Pero, obsesionada con las encuestas, respaldó el más mínimo movimiento de opinión de magnitud significativa. Entonces para los migrantes. Recordamos la foto del cuerpo del pequeño kurdo tendido en una playa turca que dio la vuelta al mundo. Merkel entendió que la opinión había cambiado y fue el famoso “Wir schaffen das” (“Llegaremos allí”), que dio inicio a la recepción improvisada de una enorme cohorte de migrantes de Oriente Próximo, Asia Central y África. Nadie ha hecho aún un balance de la agitación demográfica y religiosa que esto engendrará a largo plazo.

La canciller se defendió luego por haber tomado la decisión sola. De hecho, era necesario dar una respuesta a Austria, totalmente abrumada, y que necesitaba conocer la posición alemana. Esa misma noche llamó a sus aliados del SPD que, como buenos socialistas, dieron luz verde. Pero muy oportunamente, no pudo unirse a los líderes de su propio partido. El jefe de la CSU de Baviera, en particular, que se habría opuesto violentamente a esta perspectiva. Horst Seehofer no dejará de recordar, a partir de entonces, que dormía en casa y que si la Canciller hubiera querido realmente hablar con él, no hubiera sido difícil encontrarlo.

Asimismo, se olvidó pura y simplemente de hablar de ello con sus socios europeos, enfrentando así un hecho consumado.

La salida apresurada de  en la misma lógica del sentimiento: después del incidente nuclear de Fukushima, la opinión pública alemana, muy a la vanguardia del tema, estaba preocupada y se llevaron a cabo manifestaciones para salir de la energía nuclear. No fueron de una magnitud considerable pero fueron suficientes para que Merkel, aprobada esta vez por toda la clase  alemana, votara por una abrumadora mayoría el 30 de junio de 2011 a favor de la eliminación nuclear. Desde entonces, la energía de carbón las estaciones funcionan a toda velocidad. Increíble.

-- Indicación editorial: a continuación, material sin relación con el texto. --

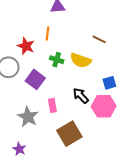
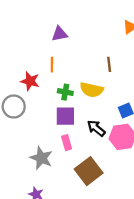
brown line: (99, 39) -> (109, 64), turned 64
purple square: (35, 79) -> (65, 116), moved, turned -30

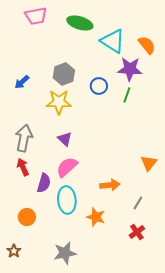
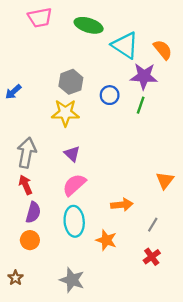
blue arrow: (22, 82) -> (13, 92), moved
purple semicircle: (44, 183) -> (33, 212), moved
gray star: (65, 253) -> (72, 280), turned 30

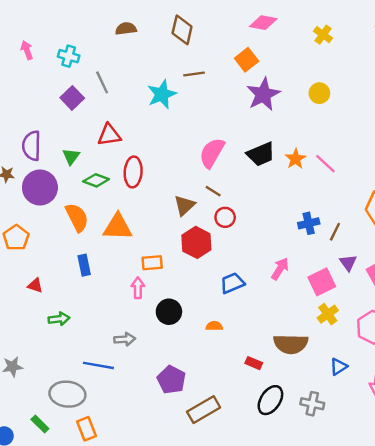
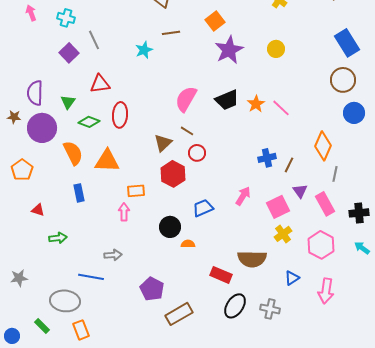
cyan star: (162, 94) -> (144, 50), size x0.7
black circle: (169, 312) -> (170, 227), moved
red rectangle: (254, 363) -> (221, 275), size x1.5

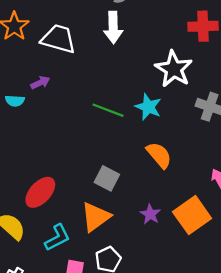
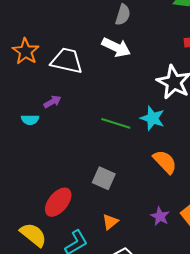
white arrow: (113, 27) -> (116, 47), turned -60
gray square: (107, 178) -> (104, 178), moved
orange triangle: (96, 217) -> (110, 222), size x0.6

Para la adopción del matrimonio entre personas del mismo sexo, es aún peor. Merkel, la hija de un digno pastor, se opuso:  “Para mí, el matrimonio es cuando un hombre y una mujer viven juntos” , dijo en 2015. Pero la opinión pública se había vuelto favorable y las Se avecinaban elecciones legislativas para el otoño de 2017. La izquierda (Verdes, SPD y Die Linke) había anunciado que este tema sería uno de los temas principales de la campaña. Entonces, para cortar la hierba bajo los pies de sus adversarios, permitió la inclusión del matrimonio homosexual en la agenda de la sesión del 28 de junio de 2017. Votaron a favor toda la izquierda, así como 75 diputados CDU-CSU sobre 309 (incluyendo Ursula von der Leyen). Merkel votó en contra, recordando que estaba en contra. Votar en contra de una ley cuya aprobación se organizó es una firma muy de Angela Merkel que ganó la siguiente legislativa donde ya no se planteó la cuestión del matrimonio entre personas del mismo sexo.

Finalmente, en el Panteón de Sepultureros del Occidente cristiano,  ocupará un lugar destacado.

 

 

© Boulevard Voltaire

1 comentario

  1. Sólo le interesaba ser la mujer al frente de la poderosa Alemania, por el mayor tiempo posible, actuando por sola soberbia. Pero hay un Dios en el cielo!